Darn, I'm not a good fit for his company. This guy is no different than that other scammer last year who called me a Greedy Money Hungry Writer because I expected a wage (gasp!) for my work. Only this guy is hiding behind the guise of Doing Good Things for Society.

I'm not a saint, but I won't be guilted into wanting a fair price for my work and my talents.
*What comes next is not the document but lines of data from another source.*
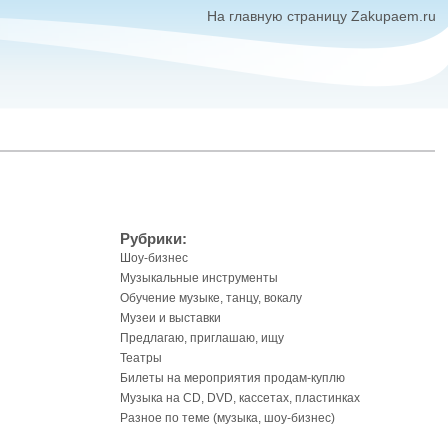
На главную страницу Zakupaem.ru
Рубрики:
Шоу-бизнес
Музыкальные инструменты
Обучение музыке, танцу, вокалу
Музеи и выставки
Предлагаю, приглашаю, ищу
Театры
Билеты на мероприятия продам-куплю
Музыка на CD, DVD, кассетах, пластинках
Разное по теме (музыка, шоу-бизнес)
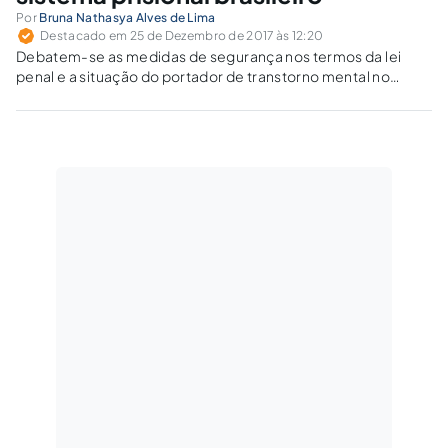
Por
Bruna Nathasya Alves de Lima
Destacado em 25 de Dezembro de 2017 às 12:20
Debatem-se as medidas de segurança nos termos da lei
penal e a situação do portador de transtorno mental no
sistema prisional brasileiro.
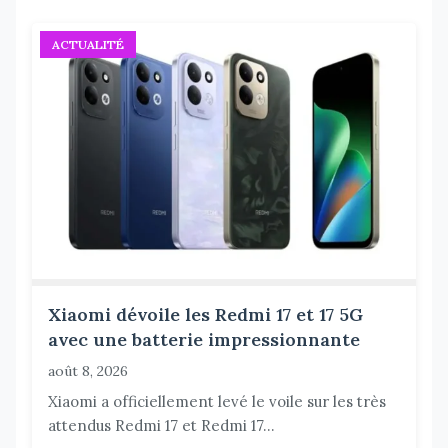
ACTUALITÉ
Xiaomi dévoile les Redmi 17 et 17 5G
avec une batterie impressionnante
août 8, 2026
Xiaomi a officiellement levé le voile sur les très
attendus Redmi 17 et Redmi 17...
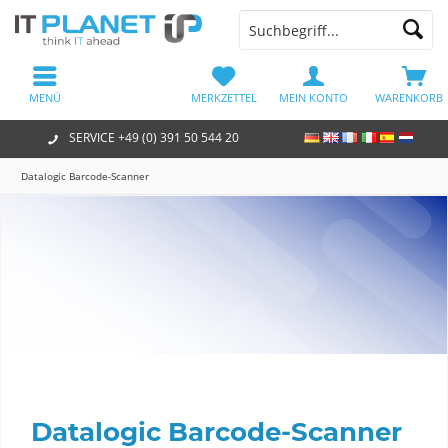
MENÜ
MERKZETTEL
MEIN KONTO
WARENKORB
SERVICE +49 (0) 391 50 544 20
Datalogic Barcode-Scanner
Datalogic Barcode-Scanner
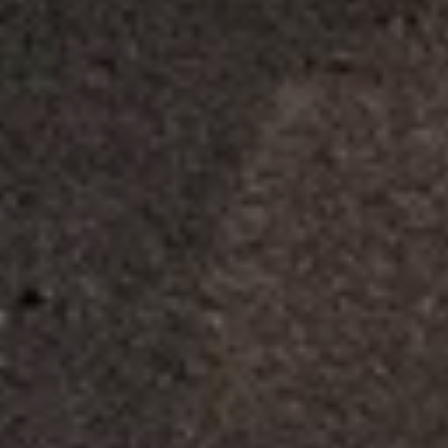
Dostępne od ręki
Nasze samochody nowe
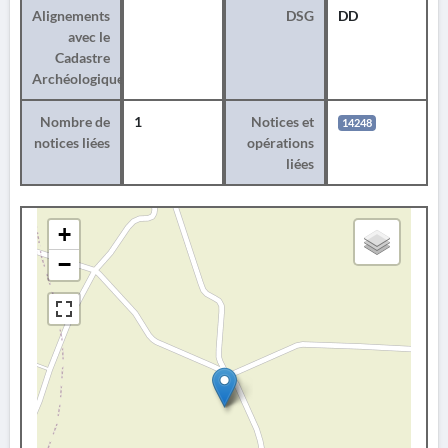
Alignements
DSG
DD
avec le
Cadastre
Archéologique
Nombre de
1
Notices et
14248
notices liées
opérations
liées
+
−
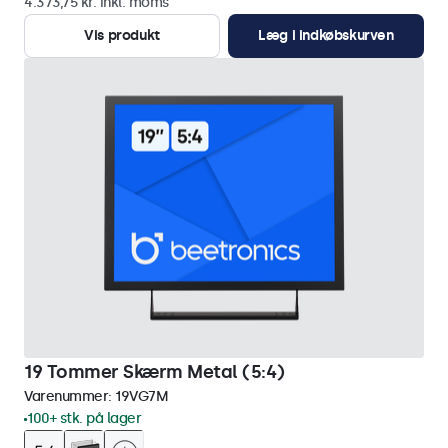
4.373,75 kr. inkl. moms
Vis produkt
Læg i indkøbskurven
19 Tommer Skærm Metal (5:4)
Varenummer:
19VG7M
100+ stk. på lager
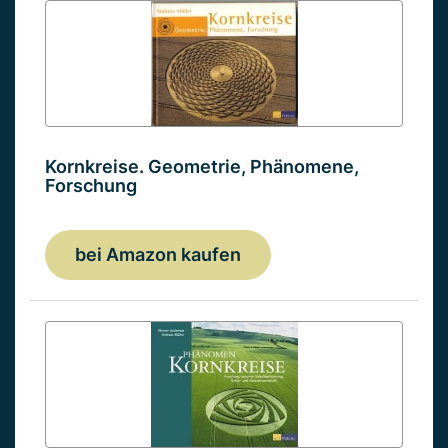
Kornkreise. Geometrie, Phänomene,
Forschung
bei Amazon kaufen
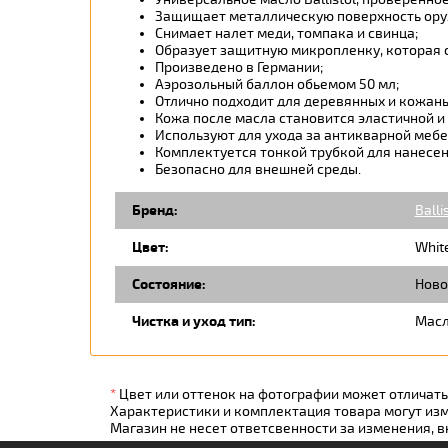
Защищает металлическую поверхность оруж
Снимает налет меди, томпака и свинца;
Образует защитную микропленку, которая 
Произведено в Германии;
Аэрозольный баллон обьемом 50 мл;
Отлично подходит для деревянных и кожаны
Кожа после масла становится эластичной и 
Используют для ухода за антикварной мебе
Комплектуется тонкой трубкой для нанесен
Безопасно для внешней среды.
Бренд:
Balli
Цвет:
Whit
Состояние:
Ново
Чистка и уход тип:
Мас
*
Цвет или оттенок на фотографии может отличатьс
Характеристики и комплектация товара могут из
Магазин не несет ответсвенности за изменения,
Really, writers, if you want to give of your time and money (and I suggest we all give back), find legitimate charities to which to contribute.

8 Comments:

Blogger TB said...

I applied for the same job and got the same response. But I don't bother writing back to these people as I know they won't care what I think and the time it takes to reply is time I can use to apply for another job. I just send these jokers straight to the email trash bin!

6:37 AM CST  
Blogger Kerri Fivecoat-Campbell said...

TB-

That's a very good strategy and one I suggest most writers employ. Since it is a part of my business to help new writers and mentor, I think it is good to remind new writers that this isn't the norm (or shouldn't be) for our profession. People don't have to work for free under the guise of internships or giving back to society.

7:03 AM CST  
Blogger Kristen King, Inkthinker said...

What a bizarre response. No wonder so many new writers think they have to work for free! This is a delusional way of doing business.

kk

10:58 AM CST  
Blogger Julia said...

This comment has been removed by the author.

4:45 PM CST  
Blogger Julia said...

Oops! Sorry about deleting-- I just wanted to add something to my original comment, and Google/Blogger is being a pain.

It is good to post experiences like this, especially for the sake of those new to the trade. I cannot believe that "editor" was so demanding! He's really very delusional, like Kristen said. He's in for a rude awakening, eventually.

The audacity of him to say that "you can't take it with you." I'd like to see him explain that when he has to pay bills. Why can a locksmith get paid hundreds of dollars for a few minutes of work, and writers and editors are expected to work -- hard!-- for nothing?

Julia Temlyn
www.temlynwriting.com/blog

4:49 PM CST  
Blogger Irreverent Freelancer said...

Amen to that, Kerri, but you forgot the two most important words: Screw You! LOL It's because I'm now well paid for my writing that I'm able to give back to society. I've made charity a focus of my marketing campaign this year and it's proven both personally and professionally rewarding. Would I write for free for a good cause? Sure, if I knew the business was on the up and up. Would I write free for a start-up that claims it has no revenue stream in the hopes that it one day would generate one? Not on your life...unless it were my own. I'm glad you took a stand against this idiot. I know I "waste" a lot of time responding to uniformed freelance seekers, but advocating for freelancers rights is important to me...even if it does cost me money over the long haul.

10:03 PM CST  
Blogger AGK said...

Wow. I wish this surprised me, but it doesn't...

12:16 PM CST  
Blogger Star said...

I write "scoldies" to these bozos, too! It's my time and it gives me great satisfaction. Not surprisingly, I often get obscene responses...real class acts these people are. The irony is--there will be NO ad revenues without people coming back to the site for GOOD writing. They don't seem to see that.